## Saved entries
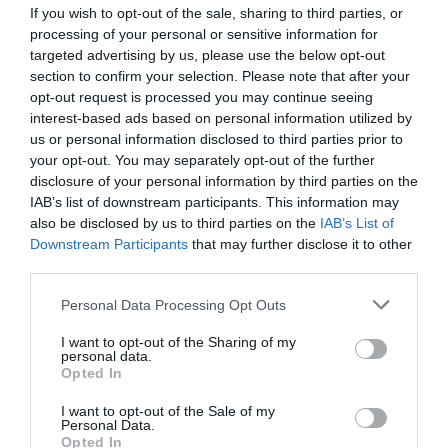
Elkészítés:
If you wish to opt-out of the sale, sharing to third parties, or
processing of your personal or sensitive information for
1. Pirítsuk meg a kenyérszeleteket, hogy kívül
targeted advertising by us, please use the below opt-out
ropogósak, belül pedig még kissé puhák
section to confirm your selection. Please note that after your
maradjanak. Közben készítsük el a
paradicsomos
opt-out request is processed you may continue seeing
interest-based ads based on personal information utilized by
alapot
. Mossuk meg a paradicsomokat, vágjuk félbe,
us or personal information disclosed to third parties prior to
majd tegyük turmixgépbe. Adjuk hozzá a
your opt-out. You may separately opt-out of the further
megtisztított fokhagymát, öntsük rá az olívaolajat,
disclosure of your personal information by third parties on the
és szórjunk bele egy csipet sót. Turmixoljuk simára –
IAB’s list of downstream participants. This information may
egy selymes, friss krémet kapunk.
also be disclosed by us to third parties on the
IAB’s List of
Downstream Participants
that may further disclose it to other
third parties.
Please note that this website/app uses one or more Google
Personal Data Processing Opt Outs
services and may gather and store information including but
not limited to your visit or usage behaviour. You may click to
I want to opt-out of the Sharing of my
personal data.
grant or deny consent to Google and its third-party tags to
Opted In
use your data for below specified purposes in below Google
consent section.
I want to opt-out of the Sale of my
Personal Data.
Opted In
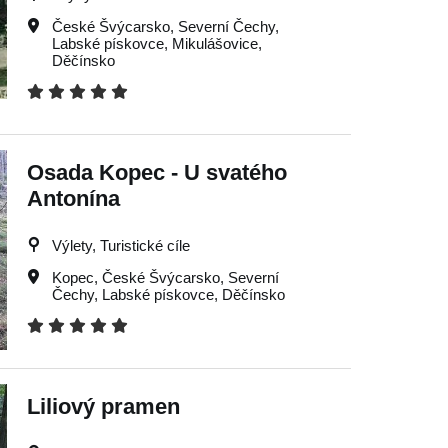
České Švýcarsko
,
Severní Čechy
,
Labské pískovce
,
Mikulášovice
,
Děčínsko
Osada Kopec - U svatého
Antonína
Výlety, Turistické cíle
Kopec
,
České Švýcarsko
,
Severní
Čechy
,
Labské pískovce
,
Děčínsko
Liliový pramen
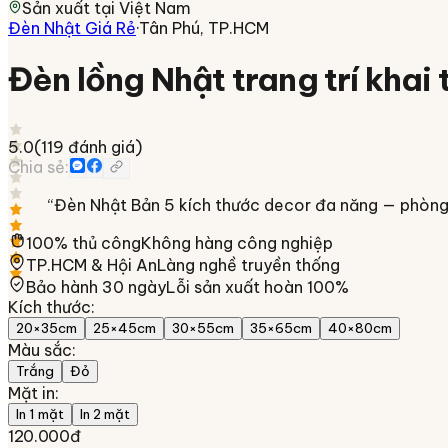
Sản xuất tại
Việt Nam
Đèn Nhật Giá Rẻ
·
Tân Phú, TP.HCM
Đèn lồng Nhật trang trí kha
5.0
(
119
đánh giá)
Chia sẻ:
“
Đèn Nhật Bản 5 kích thước decor đa năng — phòng 
100% thủ công
Không hàng công nghiệp
TP.HCM & Hội An
Làng nghề truyền thống
Bảo hành 30 ngày
Lỗi sản xuất hoàn 100%
Kích thước
:
20×35cm
25×45cm
30×55cm
35×65cm
40×80cm
Màu sắc
:
Trắng
Đỏ
Mặt in
:
In 1 mặt
In 2 mặt
120.000đ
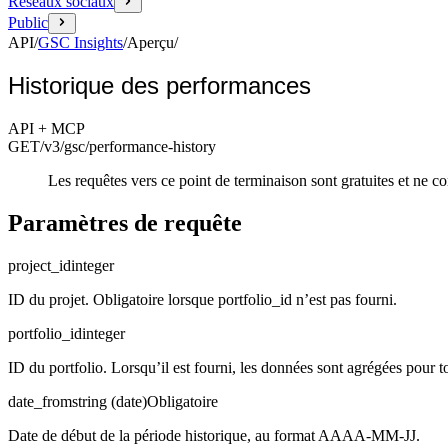
Réseaux sociaux
Public
API
/
GSC Insights
/
Aperçu
/
Historique des performances
API + MCP
GET
/v3/gsc
/performance-history
Les requêtes vers ce point de terminaison sont gratuites et ne
Paramètres de requête
project_id
integer
ID du projet. Obligatoire lorsque portfolio_id n’est pas fourni.
portfolio_id
integer
ID du portfolio. Lorsqu’il est fourni, les données sont agrégées pour 
date_from
string (date)
Obligatoire
Date de début de la période historique, au format AAAA-MM-JJ.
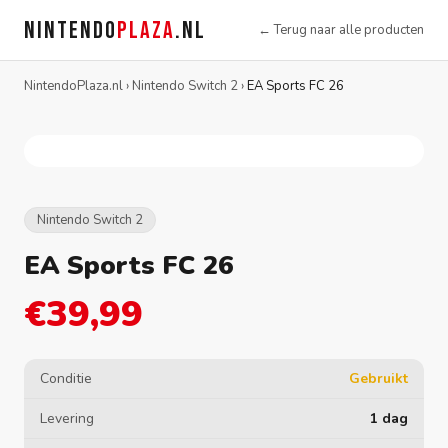
NINTENDO
PLAZA
.NL
← Terug naar alle producten
NintendoPlaza.nl
›
Nintendo Switch 2
›
EA Sports FC 26
Nintendo Switch 2
EA Sports FC 26
€39,99
Conditie
Gebruikt
Levering
1 dag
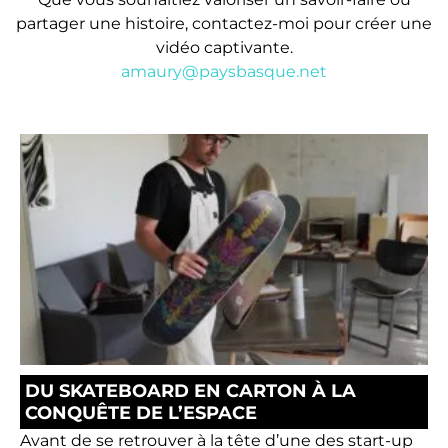
partager une histoire, contactez-moi pour créer une
vidéo captivante.
amaury@paysbasque.net
DU SKATEBOARD EN CARTON À LA
CONQUÊTE DE L’ESPACE
Avant de se retrouver à la tête d’une des start-up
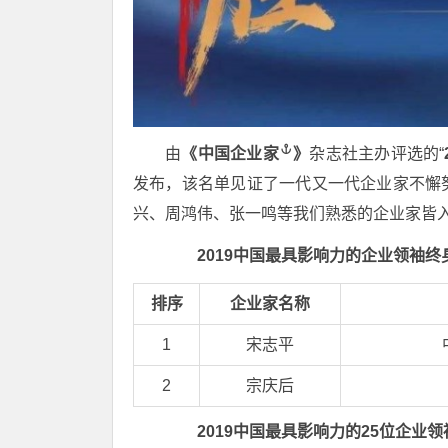
由
《
中国企业家
》
杂志社主办评选的“
发布，该名单见证了一代又一代企业家不懈
兴、周鸿伟、张一鸣等我们熟悉的企业家皆
2019中国最具影响力的企业领袖终
排序
企业家名称
1
宋志平
2
宗庆后
2019中国最具影响力的25位企业领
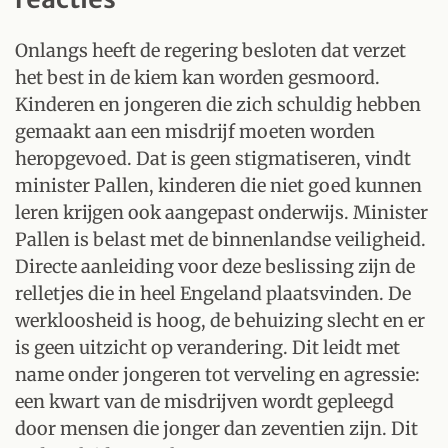
Onlangs heeft de regering besloten dat verzet
het best in de kiem kan worden gesmoord.
Kinderen en jongeren die zich schuldig hebben
gemaakt aan een misdrijf moeten worden
heropgevoed. Dat is geen stigmatiseren, vindt
minister Pallen, kinderen die niet goed kunnen
leren krijgen ook aangepast onderwijs. Minister
Pallen is belast met de binnenlandse veiligheid.
Directe aanleiding voor deze beslissing zijn de
relletjes die in heel Engeland plaatsvinden. De
werkloosheid is hoog, de behuizing slecht en er
is geen uitzicht op verandering. Dit leidt met
name onder jongeren tot verveling en agressie:
een kwart van de misdrijven wordt gepleegd
door mensen die jonger dan zeventien zijn. Dit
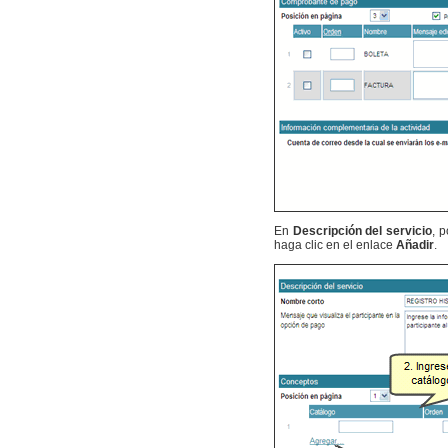
En
Descripción del servicio
, 
haga clic en el enlace
Añadir
.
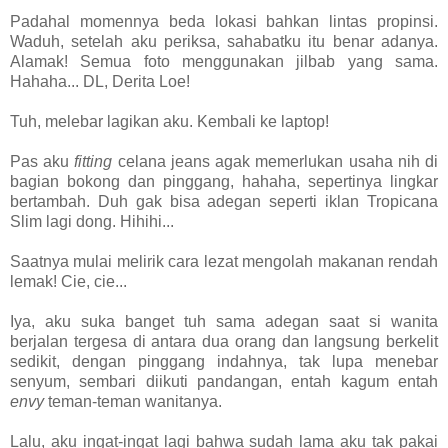
Padahal momennya beda lokasi bahkan lintas propinsi.
Waduh, setelah aku periksa, sahabatku itu benar adanya.
Alamak! Semua foto menggunakan jilbab yang sama.
Hahaha... DL, Derita Loe!
Tuh, melebar lagikan aku. Kembali ke laptop!
Pas aku
fitting
celana jeans agak memerlukan usaha nih di
bagian bokong dan pinggang, hahaha, sepertinya lingkar
bertambah. Duh gak bisa adegan seperti iklan Tropicana
Slim lagi dong. Hihihi...
Saatnya mulai melirik cara lezat mengolah makanan rendah
lemak! Cie, cie...
Iya, aku suka banget tuh sama adegan saat si wanita
berjalan tergesa di antara dua orang dan langsung berkelit
sedikit, dengan pinggang indahnya, tak lupa menebar
senyum, sembari diikuti pandangan, entah kagum entah
envy
teman-teman wanitanya.
Lalu, aku ingat-ingat lagi bahwa sudah lama aku tak pakai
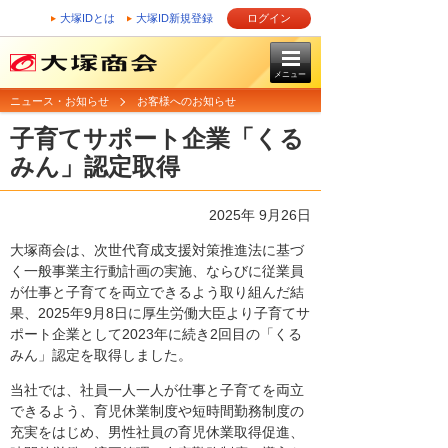
大塚IDとは
大塚ID新規登録
ログイン
メニュー
ニュース・お知らせ
お客様へのお知らせ
子育てサポート企業「くる
みん」認定取得
2025年 9月26日
大塚商会は、次世代育成支援対策推進法に基づ
く一般事業主行動計画の実施、ならびに従業員
が仕事と子育てを両立できるよう取り組んだ結
果、2025年9月8日に厚生労働大臣より子育てサ
ポート企業として2023年に続き2回目の「くる
みん」認定を取得しました。
当社では、社員一人一人が仕事と子育てを両立
できるよう、育児休業制度や短時間勤務制度の
充実をはじめ、男性社員の育児休業取得促進、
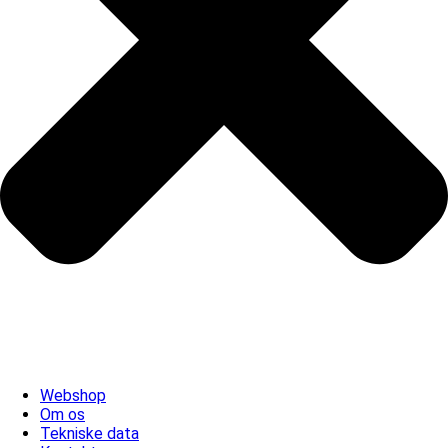
Webshop
Om os
Tekniske data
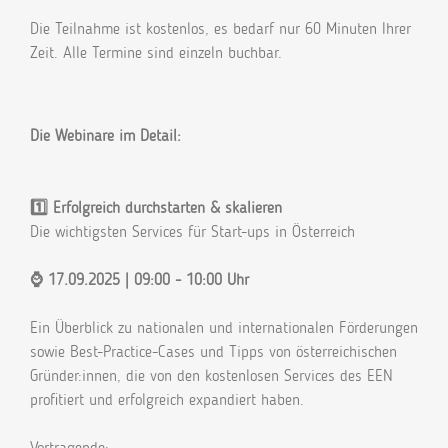
Die Teilnahme ist kostenlos, es bedarf nur 60 Minuten Ihrer
Zeit. Alle Termine sind einzeln buchbar.
Die Webinare im Detail:
1️⃣ Erfolgreich durchstarten & skalieren
Die wichtigsten Services für Start-ups in Österreich
⌚ 17.09.2025 | 09:00 - 10:00 Uhr
Ein Überblick zu nationalen und internationalen Förderungen
sowie Best-Practice-Cases und Tipps von österreichischen
Gründer:innen, die von den kostenlosen Services des EEN
profitiert und erfolgreich expandiert haben.
Vortragende:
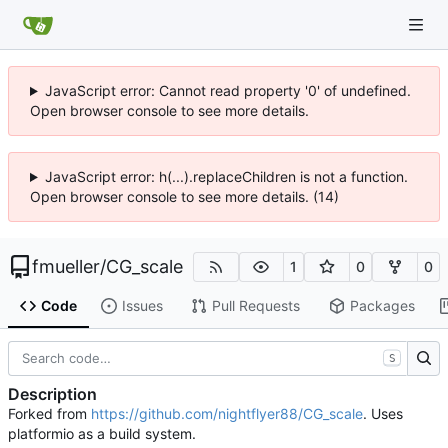
JavaScript error: Cannot read property '0' of undefined.
Open browser console to see more details.
JavaScript error: h(...).replaceChildren is not a function.
Open browser console to see more details. (14)
fmueller
/
CG_scale
1
0
0
Code
Issues
Pull Requests
Packages
S
Description
Forked from
https://github.com/nightflyer88/CG_scale
. Uses
platformio as a build system.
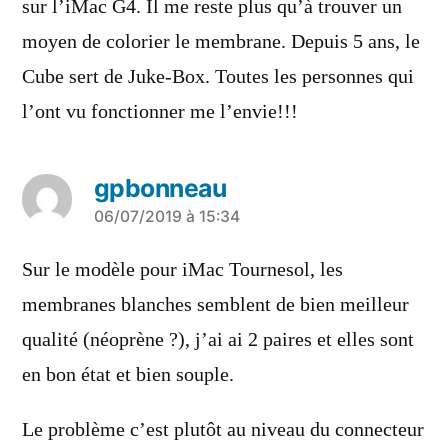
sur l’iMac G4. Il me reste plus qu’à trouver un
moyen de colorier le membrane. Depuis 5 ans, le
Cube sert de Juke-Box. Toutes les personnes qui
l’ont vu fonctionner me l’envie!!!
gpbonneau
a
06/07/2019 à 15:34
dit :
Sur le modèle pour iMac Tournesol, les
membranes blanches semblent de bien meilleur
qualité (néoprène ?), j’ai ai 2 paires et elles sont
en bon état et bien souple.
Le problème c’est plutôt au niveau du connecteur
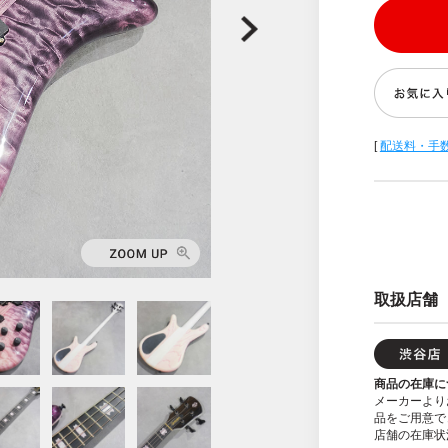
[
配送料・手
取扱店舗
商品の在庫に
メーカーより
品をご用意で
店舗の在庫状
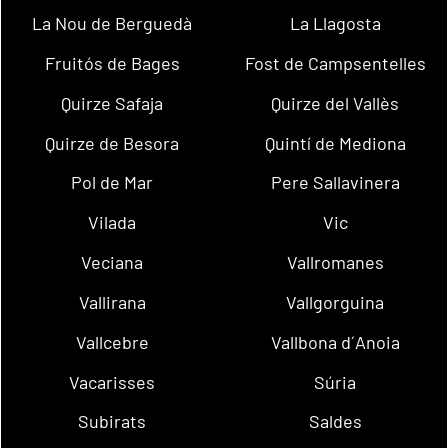
La Nou de Berguedà
La Llagosta
Fruitós de Bages
Fost de Campsentelles
Quirze Safaja
Quirze del Vallès
Quirze de Besora
Quintí de Mediona
Pol de Mar
Pere Sallavinera
Vilada
Vic
Veciana
Vallromanes
Vallirana
Vallgorguina
Vallcebre
Vallbona d´Anoia
Vacarisses
Súria
Subirats
Saldes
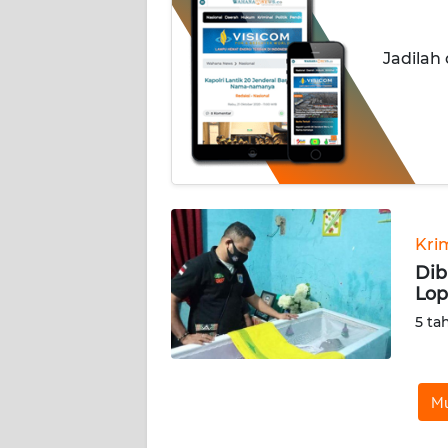
INDEKS
Jadilah
BERITA
KONTAK
KAMI
INFO
IKLAN
Kri
TENTANG
Dib
KAMI
Lop
5 ta
PEDOMAN
MEDIA
SIBER
Mu
REDAKSI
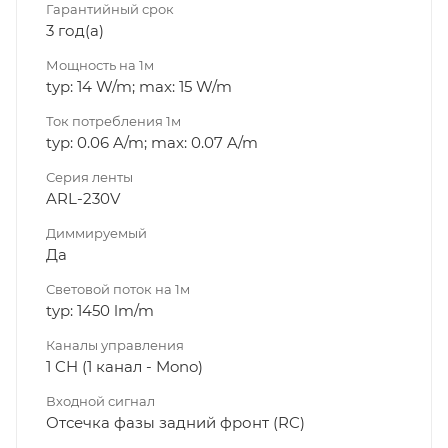
Гарантийный срок
3 год(а)
Мощность на 1м
typ: 14 W/m; max: 15 W/m
Ток потребления 1м
typ: 0.06 A/m; max: 0.07 A/m
Серия ленты
ARL-230V
Диммируeмый
Да
Световой поток на 1м
typ: 1450 lm/m
Каналы управления
1 CH (1 канал - Mono)
Входной сигнал
Отсечка фазы задний фронт (RC)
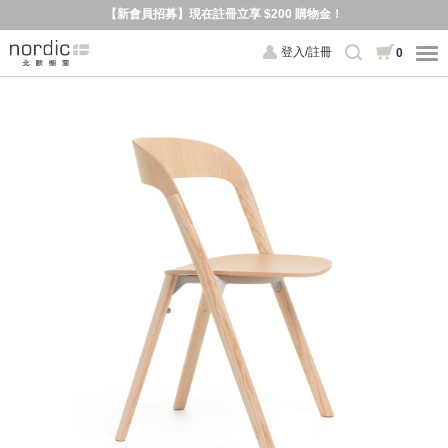
【新會員招募】現在註冊立享 $200 購物金！
登入/註冊
0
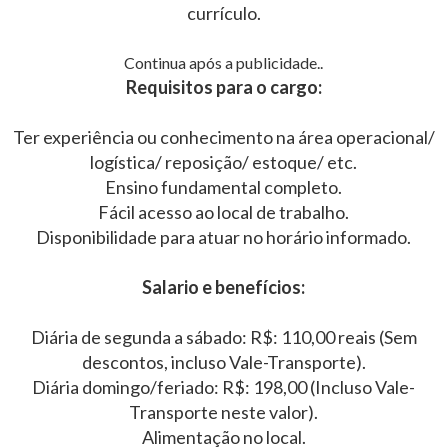
currículo.
Continua após a publicidade..
Requisitos para o cargo:
Ter experiência ou conhecimento na área operacional/
logística/ reposição/ estoque/ etc.
Ensino fundamental completo.
Fácil acesso ao local de trabalho.
Disponibilidade para atuar no horário informado.
Salario e benefícios:
Diária de segunda a sábado: R$: 110,00 reais (Sem
descontos, incluso Vale-Transporte).
Diária domingo/feriado: R$: 198,00 (Incluso Vale-
Transporte neste valor).
Alimentação no local.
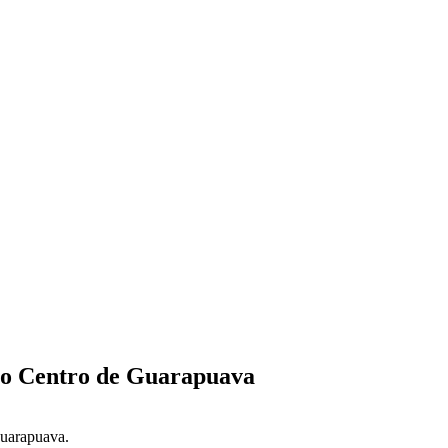
 no Centro de Guarapuava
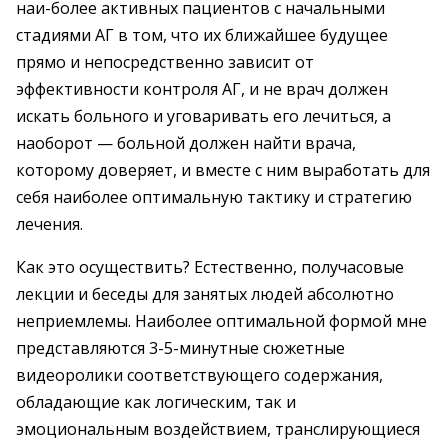
наи-более активных пациентов с начальными
стадиями АГ в том, что их ближайшее будущее
прямо и непосредственно зависит от
эффективности контроля АГ, и не врач должен
искать больного и уговаривать его лечиться, а
наоборот — больной должен найти врача,
которому доверяет, и вместе с ним выработать для
себя наиболее оптимальную тактику и стратегию
лечения.
Как это осуществить? Естественно, получасовые
лекции и беседы для занятых людей абсолютно
неприемлемы. Наиболее оптимальной формой мне
представляются 3-5-минутные сюжетные
видеоролики соответствующего содержания,
обладающие как логическим, так и
эмоциональным воздействием, транслирующиеся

## Work to be completed
Scan the entries above and show each line that contains the word "должен".

## Exercise solution
эффективности контроля АГ, и не врач должен
наоборот — больной должен найти врача,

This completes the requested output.